**DESCRIPTION OF THE TASK**
Leave the pictures out. Transcribe exactly every line from the start of the records through the one containing "KÄSESAHNE SCHNITTEN".

**MATERIAL FOR THIS EXERCISE**
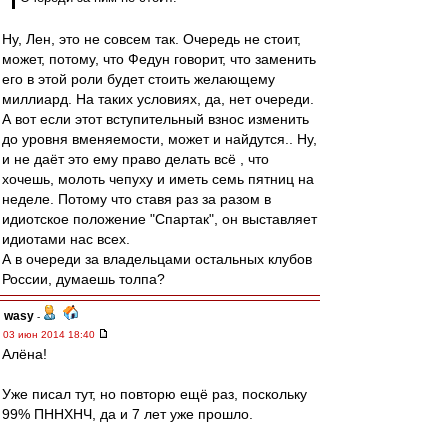
Ну, Лен, это не совсем так. Очередь не стоит,
может, потому, что Федун говорит, что заменить
его в этой роли будет стоить желающему
миллиард. На таких условиях, да, нет очереди.
А вот если этот вступительный взнос изменить
до уровня вменяемости, может и найдутся.. Ну,
и не даёт это ему право делать всё , что
хочешь, молоть чепуху и иметь семь пятниц на
неделе. Потому что ставя раз за разом в
идиотское положение "Спартак", он выставляет
идиотами нас всех.
А в очереди за владельцами остальных клубов
России, думаешь толпа?
wasy
-
03 июн 2014 18:40
Алёна!
Уже писал тут, но повторю ещё раз, поскольку
99% ПННХНЧ, да и 7 лет уже прошло.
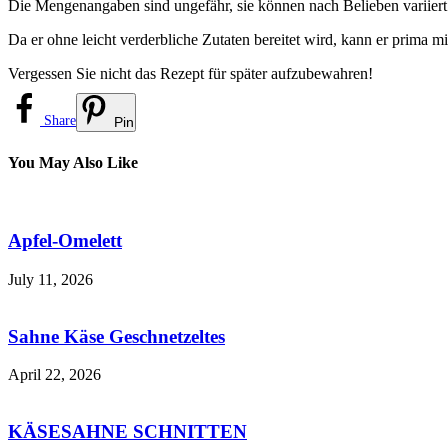
Die Mengenangaben sind ungefähr, sie können nach Belieben variiert 
Da er ohne leicht verderbliche Zutaten bereitet wird, kann er prima
Vergessen Sie nicht das Rezept für später aufzubewahren!
Share
Pin
You May Also Like
Apfel-Omelett
July 11, 2026
Sahne Käse Geschnetzeltes
April 22, 2026
KÄSESAHNE SCHNITTEN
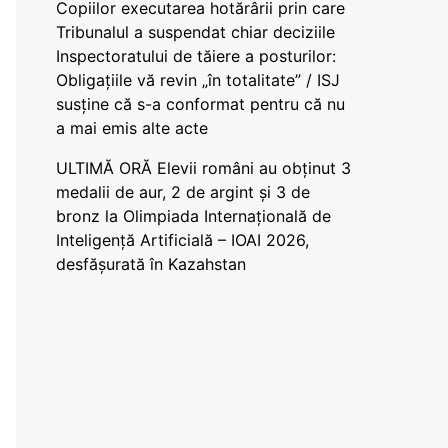
Copiilor executarea hotărârii prin care
Tribunalul a suspendat chiar deciziile
Inspectoratului de tăiere a posturilor:
Obligațiile vă revin „în totalitate” / ISJ
susține că s-a conformat pentru că nu
a mai emis alte acte
ULTIMĂ ORĂ Elevii români au obținut 3
medalii de aur, 2 de argint și 3 de
bronz la Olimpiada Internațională de
Inteligență Artificială – IOAI 2026,
desfășurată în Kazahstan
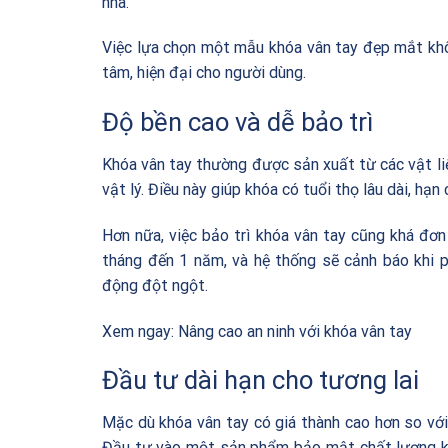
nhà.
Việc lựa chọn một mẫu khóa vân tay đẹp mắt kh
tâm, hiện đại cho người dùng.
Độ bền cao và dễ bảo trì
Khóa vân tay thường được sản xuất từ các vật liệ
vật lý. Điều này giúp khóa có tuổi thọ lâu dài, hạn
Hơn nữa, việc bảo trì khóa vân tay cũng khá đơn
tháng đến 1 năm, và hệ thống sẽ cảnh báo khi p
động đột ngột.
Xem ngay:
Nâng cao an ninh với khóa vân tay
Đầu tư dài hạn cho tương lai
Mặc dù khóa vân tay có giá thành cao hơn so với 
Đầu tư vào một sản phẩm bảo mật chất lượng khô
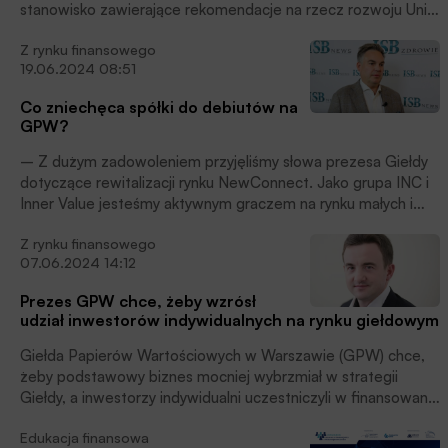
stanowisko zawierające rekomendacje na rzecz rozwoju Unii
Rynków Kapitałowych oraz budowy Unii Oszczędności i
Z rynku finansowego
Inwestycji – poinformowały instytucje w komunikatach
19.06.2024 08:51
prasowych.
Co zniechęca spółki do debiutów na
GPW?
– Z dużym zadowoleniem przyjęliśmy słowa prezesa Giełdy
dotyczące rewitalizacji rynku NewConnect. Jako grupa INC i
Inner Value jesteśmy aktywnym graczem na rynku małych i
średnich spółek, dlatego automatycznie także liderem na
Z rynku finansowego
rynku NewConnect. Widzimy szereg barier, które w ostatnich
07.06.2024 14:12
latach zniechęcały spółki do debiutu – powiedział Wojciech
Iwaniuk, prezes Inner Value, członek zarządu INC w rozmowie
Prezes GPW chce, żeby wzrósł
z ISBnews.TV, podczas 28. Konferencji Wall Street w
udział inwestorów indywidualnych na rynku giełdowym
Karpaczu.
Giełda Papierów Wartościowych w Warszawie (GPW) chce,
żeby podstawowy biznes mocniej wybrzmiał w strategii
Giełdy, a inwestorzy indywidualni uczestniczyli w finansowaniu
wielkich wyzwań inwestycyjnych, poinformował prezes
Edukacja finansowa
Tomasz Bardziłowski.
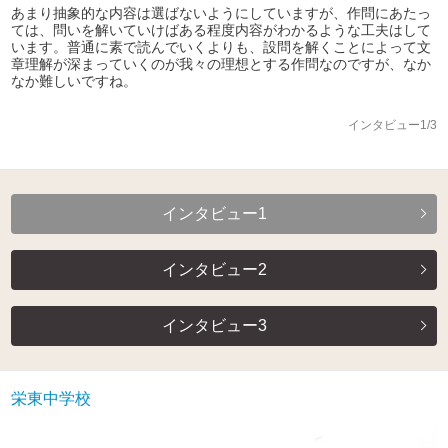
あまり抽象的な内容は選ばないようにしていますが、作問にあたっ
ては、問いを解いていけばある程度内容がわかるような工夫はして
います。普通に素で読んでいくよりも、設問を解くことによって文
章理解が深まっていくのが我々の理想とする作問なのですが、なか
なか難しいですね。
インタビュー1/3
インタビュー1
インタビュー2
インタビュー3
栄東中学校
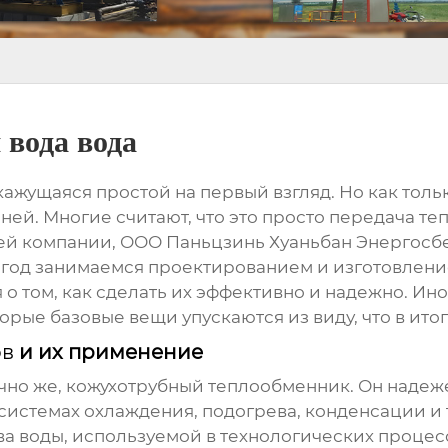
 вода вода
 кажущаяся простой на первый взгляд. Но как тол
ей. Многие считают, что это просто передача теп
ашей компании, ООО Паньцзинь Хуаньбан Энерго
ый год занимаемся проектированием и изготовлени
о том, как сделать их эффективно и надежно. Ино
орые базовые вещи упускаются из виду, что в ит
ов
и их применение
ечно же, кожухотрубный
теплообменник
. Он надеж
системах охлаждения, подогрева, конденсации и т
 воды, используемой в технологических процесс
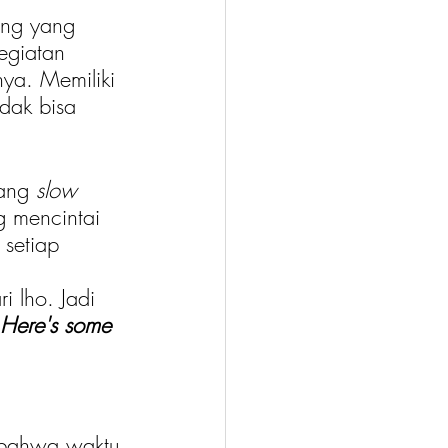
ang yang 
egiatan 
ya. Memiliki 
idak bisa 
ang 
slow 
g mencintai 
setiap 
 lho. Jadi 
Here's some 
i bahwa waktu 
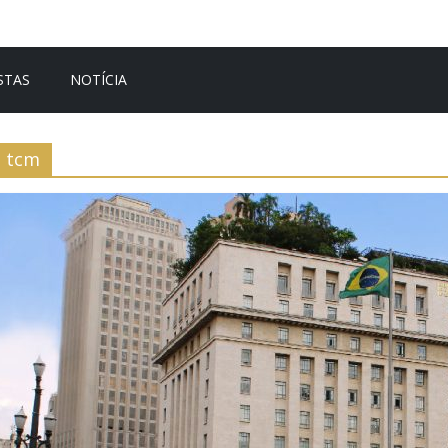
STAS
NOTÍCIA
tcm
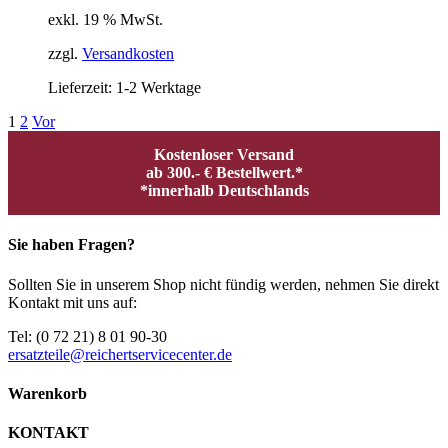
exkl. 19 % MwSt.
zzgl.
Versandkosten
Lieferzeit:
1-2 Werktage
1
2
Vor
Kostenloser Versand
ab 300.- € Bestellwert.*
*innerhalb Deutschlands
Sie haben Fragen?
Sollten Sie in unserem Shop nicht fündig werden, nehmen Sie direkt
Kontakt mit uns auf:
Tel: (0 72 21) 8 01 90-30
ersatzteile@reichertservicecenter.de
Warenkorb
KONTAKT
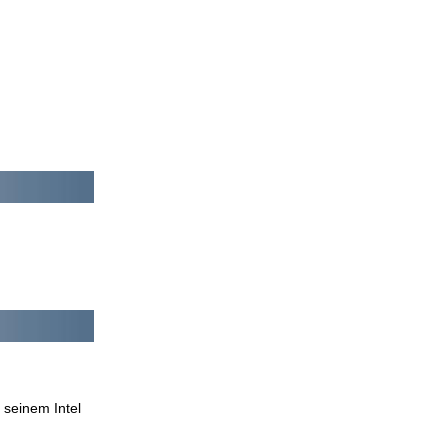
 seinem Intel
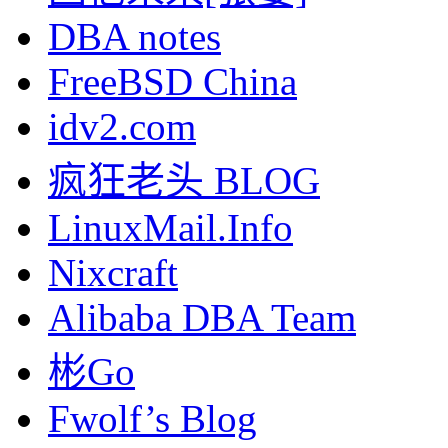
DBA notes
FreeBSD China
idv2.com
疯狂老头 BLOG
LinuxMail.Info
Nixcraft
Alibaba DBA Team
彬Go
Fwolf’s Blog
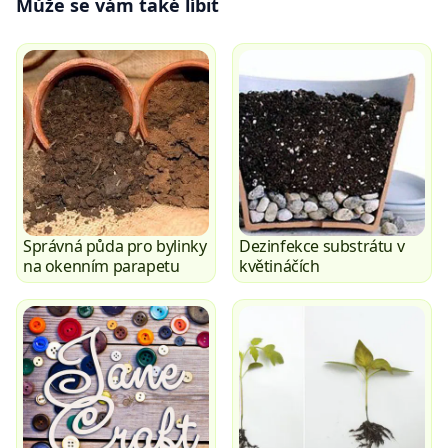
Může se vám také líbit
Správná půda pro bylinky
Dezinfekce substrátu v
na okenním parapetu
květináčích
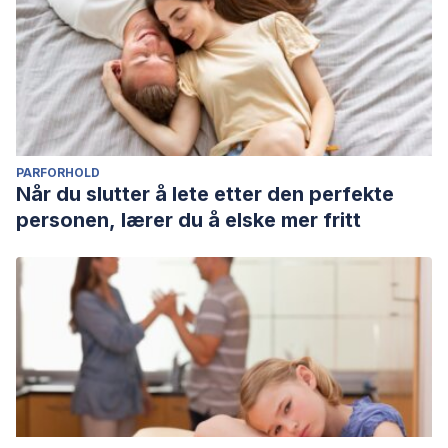
PARFORHOLD
Når du slutter å lete etter den perfekte
personen, lærer du å elske mer fritt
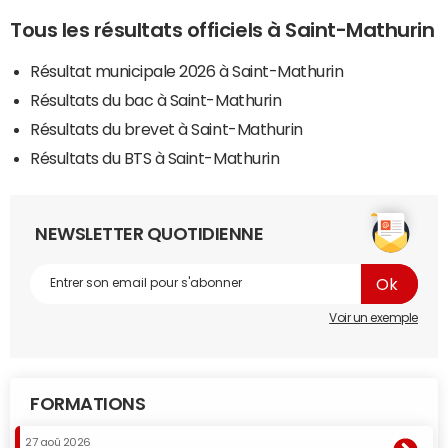
Tous les résultats officiels à Saint-Mathurin
Résultat municipale 2026 à Saint-Mathurin
Résultats du bac à Saint-Mathurin
Résultats du brevet à Saint-Mathurin
Résultats du BTS à Saint-Mathurin
NEWSLETTER QUOTIDIENNE
Voir un exemple
FORMATIONS
27 aoû 2026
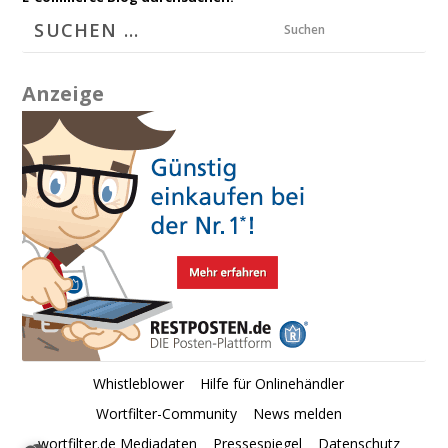
Suchen
Anzeige
Whistleblower
Hilfe für Onlinehändler
Wortfilter-Community
News melden
wortfilter.de Mediadaten
Pressespiegel
Datenschutz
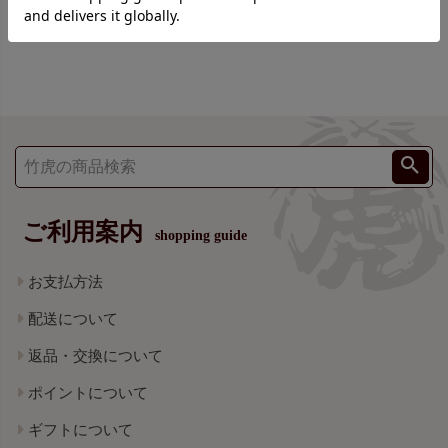
ご利用案内
shopping guide
お支払方法
配送について
返品・交換について
ポイントについて
ギフトについて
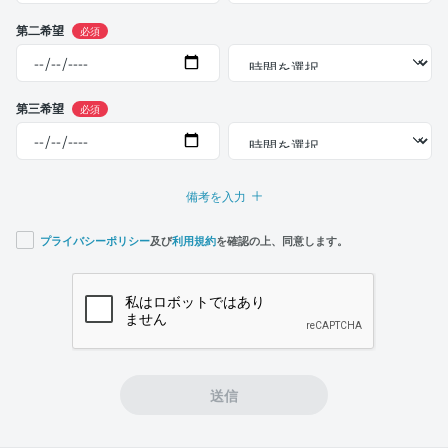
第二希望
必須
第三希望
必須
備考を入力
プライバシーポリシー
及び
利用規約
を確認の上、同意します。
If you
are a
human,
ignore
this
field
送信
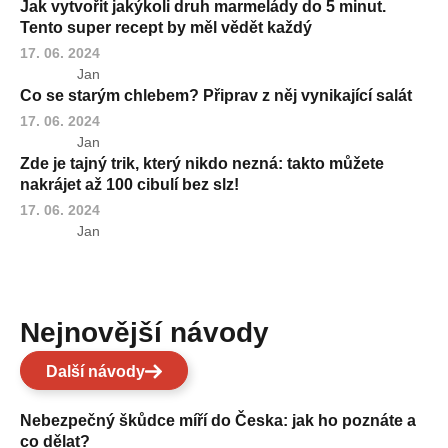
Jak vytvořit jakýkoli druh marmelády do 5 minut.
Tento super recept by měl vědět každý
17. 06. 2024
Jan
Co se starým chlebem? Připrav z něj vynikající salát
17. 06. 2024
Jan
Zde je tajný trik, který nikdo nezná: takto můžete
nakrájet až 100 cibulí bez slz!
17. 06. 2024
Jan
Nejnovější návody
Další návody
Nebezpečný škůdce míří do Česka: jak ho poznáte a
co dělat?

**ANSWER FOR THIS EXERCISE**
Ну, Лен, это не совсем так. Очередь не стоит,
может, потому, что Федун говорит, что заменить
его в этой роли будет стоить желающему
миллиард. На таких условиях, да, нет очереди.
А вот если этот вступительный взнос изменить
до уровня вменяемости, может и найдутся.. Ну,
и не даёт это ему право делать всё , что
хочешь, молоть чепуху и иметь семь пятниц на
неделе. Потому что ставя раз за разом в
идиотское положение "Спартак", он выставляет
идиотами нас всех.
А в очереди за владельцами остальных клубов
России, думаешь толпа?
wasy
-
03 июн 2014 18:40
Алёна!
Уже писал тут, но повторю ещё раз, поскольку
99% ПННХНЧ, да и 7 лет уже прошло.
Die Mengenangaben sind ungefähr, sie können nach Belieben variiert 
Da er ohne leicht verderbliche Zutaten bereitet wird, kann er prima
Vergessen Sie nicht das Rezept für später aufzubewahren!
Share
Pin
You May Also Like
Apfel-Omelett
July 11, 2026
Sahne Käse Geschnetzeltes
April 22, 2026
KÄSESAHNE SCHNITTEN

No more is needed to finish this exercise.